Red Pill is now a member of the Mello Music Group, and Look What This World Did to Us plays like a 12-track diary. It's Red Pill's blues over boom-bap beats. It's the kind of album that makes you feel like you're reading Marvin Gaye's Trouble Man. Red Pill still brings the punch and flow we're used to, but with much darker introspection and purpose this time.

The album jumps off with "Meh," a track about everyday existence and the line between appreciating reality and still trying to reach for your goals. The song is relatable as the chorus goes, "I guess just bored/ I guess I'm just meh/ I guess I want more/ I guess I'm just blah/ I guess I'm so-so/ I guess I'm doing fine/ I guess I'm doin' alright/ I guess it is what it is."

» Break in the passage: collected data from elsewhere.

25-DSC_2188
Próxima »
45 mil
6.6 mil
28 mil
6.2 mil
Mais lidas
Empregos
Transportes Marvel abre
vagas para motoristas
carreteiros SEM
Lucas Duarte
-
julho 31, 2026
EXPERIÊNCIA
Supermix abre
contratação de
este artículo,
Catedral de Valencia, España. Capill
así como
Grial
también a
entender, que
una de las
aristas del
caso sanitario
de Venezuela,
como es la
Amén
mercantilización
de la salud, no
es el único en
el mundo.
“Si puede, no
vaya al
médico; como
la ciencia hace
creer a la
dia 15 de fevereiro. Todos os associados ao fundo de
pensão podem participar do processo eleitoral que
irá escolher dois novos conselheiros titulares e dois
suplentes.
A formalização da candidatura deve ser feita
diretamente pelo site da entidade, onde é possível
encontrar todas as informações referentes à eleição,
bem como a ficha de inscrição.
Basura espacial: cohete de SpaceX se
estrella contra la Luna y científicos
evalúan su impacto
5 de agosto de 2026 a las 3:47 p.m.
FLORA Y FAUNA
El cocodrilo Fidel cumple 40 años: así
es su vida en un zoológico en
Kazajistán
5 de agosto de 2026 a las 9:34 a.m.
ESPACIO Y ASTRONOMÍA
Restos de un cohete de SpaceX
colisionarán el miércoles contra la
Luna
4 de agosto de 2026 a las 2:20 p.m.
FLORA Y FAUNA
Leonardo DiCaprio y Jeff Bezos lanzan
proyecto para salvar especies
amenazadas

A super slick piano loop drives "That's Okay," in which Pill focuses on not sweating the small stuff and looking forward to the next day, while "Smoke Rings" is about using daydreams to escape the harsh troubles of real life.

"Rap Game Cranky" is the most creative track on the album. It's a vent toward the music industry. You might think of it as an updated and more vengeful version of The Roots' "What They Do"). Pill raps, "Started from the bottom and I'll stay there/ Never played the game because they don't play there." "Windows" is the darkest track by far: "I told him I needed money/ He said how fucking much?/ Just for a couple weeks/ A couple hundred bucks./ As soon as he told me yes I thought about/ How embarrassing it is to feel down and out," Pill raps, as exposes his insecurities.

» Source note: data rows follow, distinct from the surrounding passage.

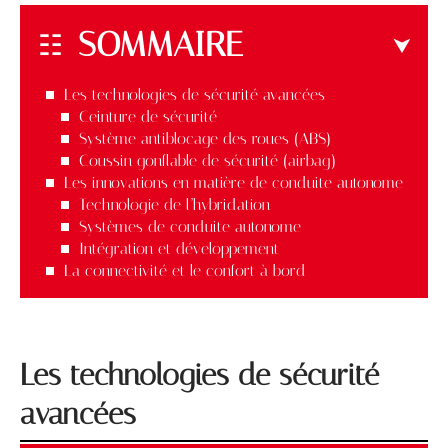
SOMMAIRE
Les technologies de sécurité avancées
Ceinture de sécurité
Système antiblocage des roues (ABS)
Coussin gonflable de sécurité (airbag)
Les innovations en matière de conduite autonome
Technologie de l’hybridation
Systèmes de conduite autonome
Intégration et développement
La connectivité et le confort à bord
Les technologies de sécurité
avancées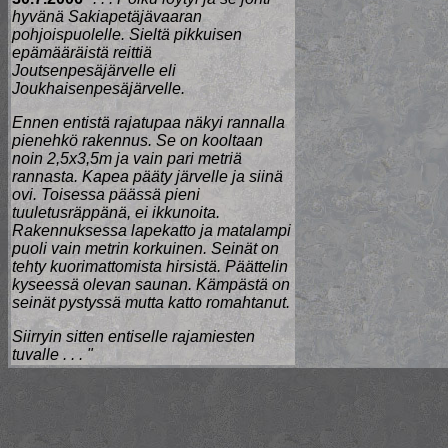
hyvänä Sakiapetäjävaaran
pohjoispuolelle. Sieltä pikkuisen
epämääräistä reittiä
Joutsenpesäjärvelle eli
Joukhaisenpesäjärvelle.
Ennen entistä rajatupaa näkyi rannalla
pienehkö rakennus. Se on kooltaan
noin 2,5x3,5m ja vain pari metriä
rannasta. Kapea pääty järvelle ja siinä
ovi. Toisessa päässä pieni
tuuletusräppänä, ei ikkunoita.
Rakennuksessa lapekatto ja matalampi
puoli vain metrin korkuinen. Seinät on
tehty kuorimattomista hirsistä. Päättelin
kyseessä olevan saunan. Kämpästä on
seinät pystyssä mutta katto romahtanut.
Siirryin sitten entiselle rajamiesten
tuvalle . . . "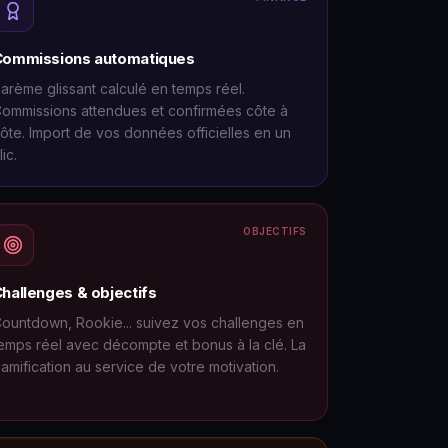
Commissions automatiques
arème glissant calculé en temps réel.
ommissions attendues et confirmées côte à
ôte. Import de vos données officielles en un
lic.
OBJECTIFS
hallenges & objectifs
ountdown, Rookie... suivez vos challenges en
emps réel avec décompte et bonus à la clé. La
amification au service de votre motivation.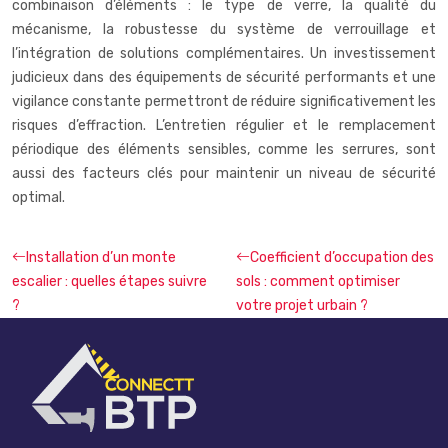
combinaison d’éléments : le type de verre, la qualité du
mécanisme, la robustesse du système de verrouillage et
l’intégration de solutions complémentaires. Un investissement
judicieux dans des équipements de sécurité performants et une
vigilance constante permettront de réduire significativement les
risques d’effraction. L’entretien régulier et le remplacement
périodique des éléments sensibles, comme les serrures, sont
aussi des facteurs clés pour maintenir un niveau de sécurité
optimal.
Installation d’un monte
Coefficient d’occupation des
escalier : quelles étapes suivre
sols : comment optimiser
?
votre projet urbain ?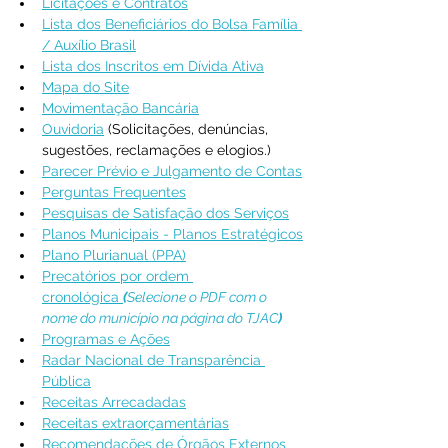
Licitações e Contratos
Lista dos Beneficiários do Bolsa Família 
/ Auxílio Brasil
Lista dos Inscritos em Dívida Ativa
Mapa do Site
Movimentação Bancária
Ouvidoria
 (Solicitações, denúncias, 
sugestões, reclamações e elogios.)
Parecer Prévio e Julgamento de Contas
Perguntas Frequentes
Pesquisas de Satisfação dos Serviços
Planos Municipais - Planos Estratégicos
Plano Plurianual (PPA)
Precatórios por ordem 
cronológica 
(
Selecione o PDF com o 
nome do município na página do TJAC
)
Programas e Ações
Radar Nacional de Transparência 
Pública
Receitas Arrecadadas
Receitas extraorçamentárias
Recomendações de Órgãos Externos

Red Pill lyrically reminisces in "Kids," and he spits more of his life's gloominess on "Blus." "What the fuck is going on/ I'm 25 without a basis yet to grow on/ No foundation, I feel like a newborn on the ground naked," he raps. The songs "Rum & Coke" and "Drown" both carry on in much of the same fashion.

"Leonard Letdown" is deceptively funny. Pill glides through the track throwing out a litany of bad luck events. There are "Missing a chord to your Nintendo," "Cops giving you the third degree," and "I'm a forgotten anniversary," just to name a few.

Kuroi Oto, L'Orange, Duke Westlake, Castle, Hir-O, and Reed Ellerall provide stellar production. The beats never deviate from Pill's boom-bap style, while managing not to sound too similar to each other, either. Pill's honesty and openness is commendable and brave. He lays himself out there so much, that it will be therapeutic for some (and probably himself also). However, many may feel Look What This World Did to Us is too melancholy. The dark mood is constant here — there is simply no light at the end of the tunnel. If you're a part of this hip-hop world that lusts after one-hit wonders and club singles, then you might sleep on the realism and rawness of this album. But if you lust for poetic realness, this might be your favorite new joint.